Megalithic structure, Carrowmore, Co. Sligo
Co. Sligo |
Megalithic Tombs
Most of Carrowmore's megalithic monuments have survived five thousand or more years with reasonable dignity.
This one did not. What remains of the structure known as Carrowmore 53 is a scatter of fifteen gneiss boulders, nine of them lying displaced to the west of a field boundary and six more simply absorbed into that boundary itself, pressed into service as ordinary farm wall material. The monument was already gone by the time anyone thought to write it down properly.
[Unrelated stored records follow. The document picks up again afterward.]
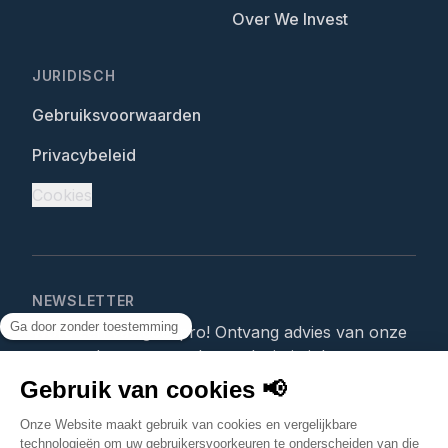
Over We Invest
JURIDISCH
Gebruiksvoorwaarden
Privacybeleid
Cookies
NEWSLETTER
Word een vastgoedpro! Ontvang advies van onze
vastgoedexperten rechtstreeks in je inbox.
Ik schrijf me in!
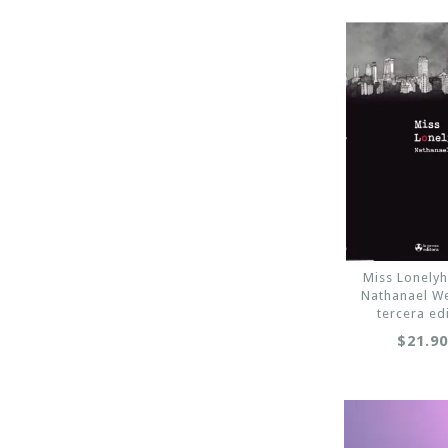
Miss Lonelyh
Nathanael We
tercera ed
$21.9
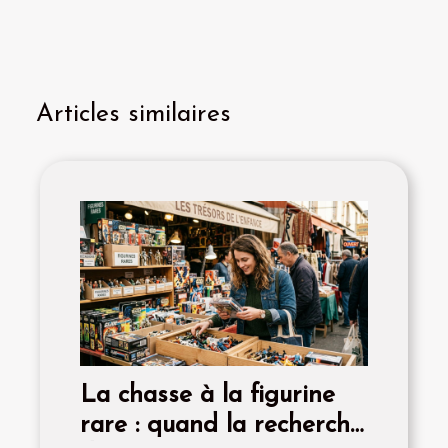
Articles similaires
La chasse à la figurine
rare : quand la recherche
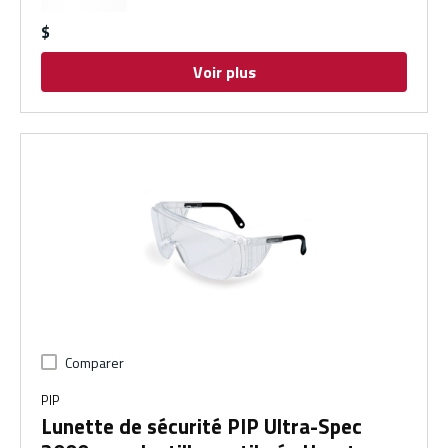
$
Voir plus
Comparer
PIP
Lunette de sécurité PIP Ultra-Spec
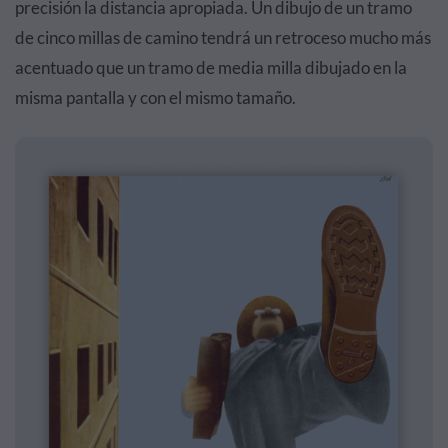
precisión la distancia apropiada. Un dibujo de un tramo
de cinco millas de camino tendrá un retroceso mucho más
acentuado que un tramo de media milla dibujado en la
misma pantalla y con el mismo tamaño.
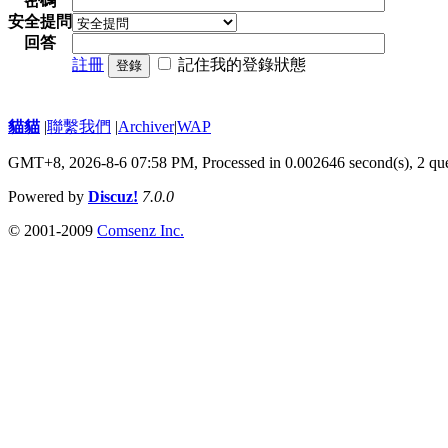
密碼
安全提問
回答
註冊
記住我的登錄狀態
登錄
貓貓
|
聯繫我們
|
Archiver
|
WAP
GMT+8, 2026-8-6 07:58 PM,
Processed in 0.002646 second(s), 2 qu
Powered by
Discuz!
7.0.0
© 2001-2009
Comsenz Inc.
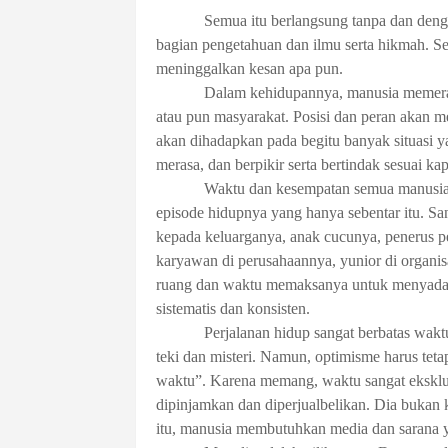
Semua itu berlangsung tanpa dan denga
bagian pengetahuan dan ilmu serta hikmah. Se
meninggalkan kesan apa pun.
Dalam kehidupannya, manusia memerank
atau pun masyarakat. Posisi dan peran akan 
akan dihadapkan pada begitu banyak situasi
merasa, dan berpikir serta bertindak sesuai kap
Waktu dan kesempatan semua manusia s
episode hidupnya yang hanya sebentar itu. San
kepada keluarganya, anak cucunya, penerus p
karyawan di perusahaannya, yunior di organis
ruang dan waktu memaksanya untuk menyadari 
sistematis dan konsisten.
Perjalanan hidup sangat berbatas wakt
teki dan misteri. Namun, optimisme harus tet
waktu”. Karena memang, waktu sangat eksklusif
dipinjamkan dan diperjualbelikan. Dia bukan 
itu, manusia membutuhkan media dan sarana y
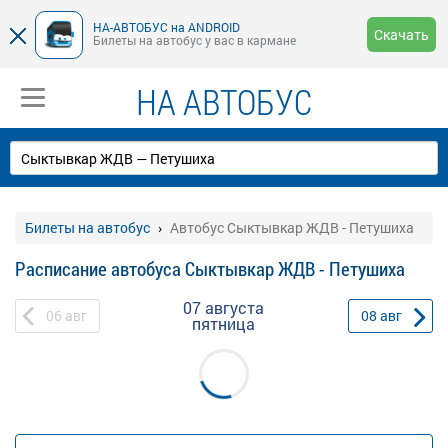
НА-АВТОБУС на ANDROID
Скачать
Билеты на автобус у вас в кармане
НА АВТОБУС
Билеты на автобус
Автобус Сыктывкар ЖДВ - Петушиха
Расписание автобуса Сыктывкар ЖДВ - Петушиха
07 августа
06
авг
08
авг
пятница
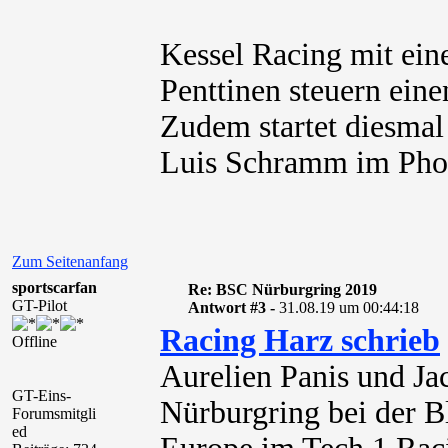
Kessel Racing mit ein
Penttinen steuern ein
Zudem startet diesmal
Luis Schramm im Pho
Zum Seitenanfang
sportscarfan
Re: BSC Nürburgring 2019
GT-Pilot
Antwort #3 -
31.08.19 um 00:44:18
Racing Harz schrieb
Offline
Aurelien Panis und J
GT-Eins-
Nürburgring bei der 
Forumsmitgli
ed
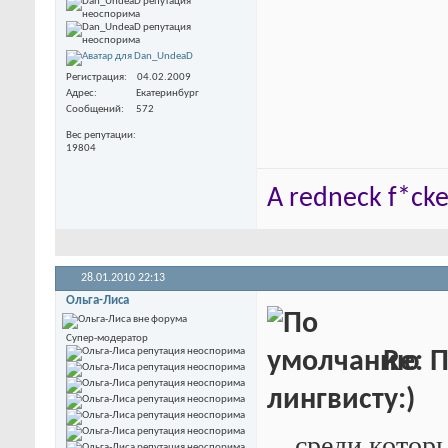
Регистрация
04.02.2009
Адрес
Екатеринбург
Сообщений
572
Вес репутации
19804
A redneck f*cker
28.01.2010
22:13
Ольга-Лиса
Супер-модератор
Re: 
лингвисту:)
... среди кото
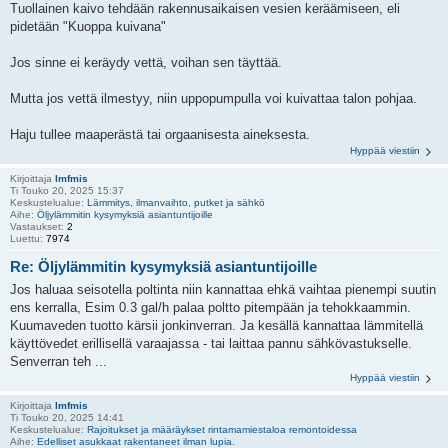
Tuollainen kaivo tehdään rakennusaikaisen vesien keräämiseen, eli
pidetään "Kuoppa kuivana"
Jos sinne ei keräydy vettä, voihan sen täyttää.
Mutta jos vettä ilmestyy, niin uppopumpulla voi kuivattaa talon pohjaa.
Haju tullee maaperästä tai orgaanisesta aineksesta.
Hyppää viestiin
Kirjoittaja
lmfmis
Ti Touko 20, 2025 15:37
Keskustelualue:
Lämmitys, ilmanvaihto, putket ja sähkö
Aihe:
Öljylämmitin kysymyksiä asiantuntijoille
Vastaukset:
2
Luettu:
7974
Re: Öljylämmitin kysymyksiä asiantuntijoille
Jos haluaa seisotella poltinta niin kannattaa ehkä vaihtaa pienempi suutin
ens kerralla, Esim 0.3 gal/h palaa poltto pitempään ja tehokkaammin.
Kuumaveden tuotto kärsii jonkinverran. Ja kesällä kannattaa lämmitellä
käyttövedet erillisellä varaajassa - tai laittaa pannu sähkövastukselle.
Senverran teh ...
Hyppää viestiin
Kirjoittaja
lmfmis
Ti Touko 20, 2025 14:41
Keskustelualue:
Rajoitukset ja määräykset rintamamiestaloa remontoidessa
Aihe:
Edelliset asukkaat rakentaneet ilman lupia.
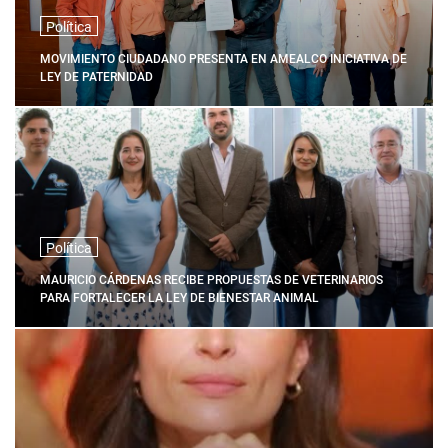
Política
MOVIMIENTO CIUDADANO PRESENTA EN AMEALCO INICIATIVA DE
LEY DE PATERNIDAD
Política
MAURICIO CÁRDENAS RECIBE PROPUESTAS DE VETERINARIOS
PARA FORTALECER LA LEY DE BIENESTAR ANIMAL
When the antiquarian George Petrie visited in 1837, he found only fragments and recorded, with a certain weary familiarity, that the circle had been destroyed "a few years ago" and that, "as usual, it had a cromlech within it." That phrase, "as usual," speaks to how common this particular arrangement was at Carrowmore: a ring of large boulders enclosing a central cromlech, which is a simple megalithic chamber formed by upright stones capped with a large flat slab. The cemetery at Carrowmore, on the Coolera Peninsula in County Sligo, is one of the largest and oldest megalithic complexes in Ireland, and Petrie's note was eventually published in an 1868 edition of his collected writings edited by Margaret Stokes. By then, whatever had once stood at this spot had long since been broken up and redistributed into the landscape. The boulders themselves are gneiss, a coarse-grained metamorphic rock common in the region and a material used consistently by the people who built across this peninsula during the Neolithic period.